The entire message ends with the customary End of Exclusive message, F7H. Once that is done, your lead sound will exhibit the desired bend/wah effect until you assign a different controller destination. You can use the same process to assign a general-purpose controller to filter cutoff, letting you include a filter sweep's classic sound in your GM2 sequence.


Several of GM2's more interesting features are, unfortunately, only recommendations, not requirements. From a practical perspective, that means a GM2 synth might not respond to the messages.
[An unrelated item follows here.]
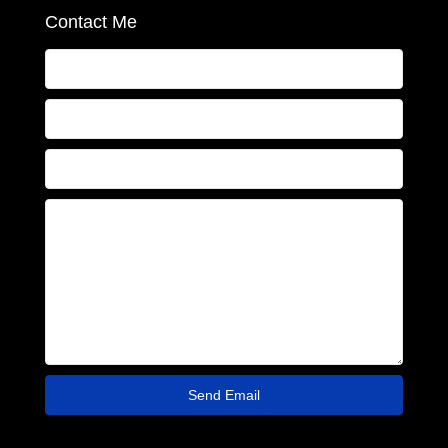
Contact Me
In the hope that manufacturers will recognize that those features are too cool to ignore, here's a look at some of them.

Filter resonance, which is an emphasis of frequencies near the filter cutoff frequency, adds a certain edge to the sound. CC 71 is defined in the GM2 specification as controlling the resonance degree. When combined with CC 74, Brightness (which controls the filter cutoff) provides plenty of sound-shaping power. Whereas the filter's exact behavior is left to the manufacturer, CC 71 provides a relative change in the resonance effect, increasing the strength of the resonance with values higher than 64 and decreasing the resonance's strength with values lower than 64. Brightness is also a relative control.
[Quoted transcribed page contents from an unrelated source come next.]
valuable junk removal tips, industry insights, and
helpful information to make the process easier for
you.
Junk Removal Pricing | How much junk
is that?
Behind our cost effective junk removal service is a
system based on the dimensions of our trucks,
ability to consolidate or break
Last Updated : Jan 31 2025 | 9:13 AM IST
One of the biggest shortcomings of GM acoustic-instrument patches (or almost any synthesizer's acoustic emulations, for that matter) is the one-size-fits-all way the notes start and stop. Wind and string players devote their entire lives to articulating notes in precise yet constantly varying ways, but a synthesized trumpet or violin note always starts and stops in a manner defined by a fixed envelope.
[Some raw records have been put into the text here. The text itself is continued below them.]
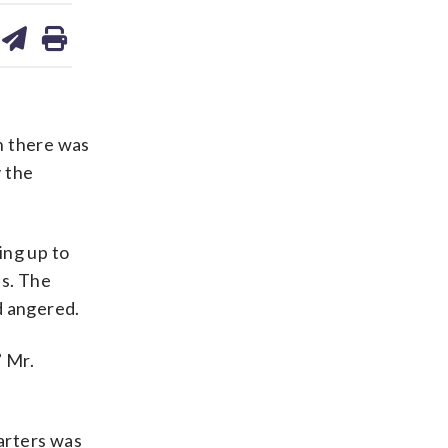
are
share
print
on
ds
kedin
email
ch there was
y the
ing up to
es. The
d angered.
” Mr.
uarters was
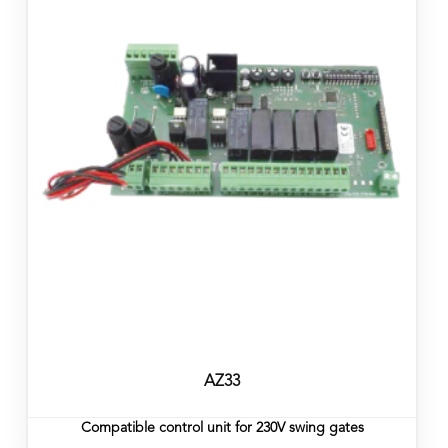
AZ33
Compatible control unit for 230V swing gates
Fortunately, CCs 73, 75, and 72 have come to the rescue. They're recommended by the GM2 specification for controlling attack time, decay time, and release time, respectively — three of the four parameters that make up a typical ADSR envelope. Any GM2 synthesizer that implements those CCs lets you create more realistic acoustic sounds.

For example, the distinction between GM programs 49 and 50, the two String Ensembles, has always been that String Ensemble 2 has a slower attack and release than String Ensemble 1. The envelope controllers let you fill in the gaps between those two extremes. By assigning CC 73 to a data wheel or slider on your controller keyboard, you can coax hard or soft attacks (or any degree in between) from a string program without changing patches.

Decay is the envelope's second stage, and a rapid decay (short decay time) makes a note sound more accented. Release time is the length of time from the Note Off message to the actual end of the tone. Plucked strings have a long release time, and staccato brasses have a short release time. All three envelope controllers make relative adjustments to the program's default envelope parameters, with a value of 64 corresponding to the default.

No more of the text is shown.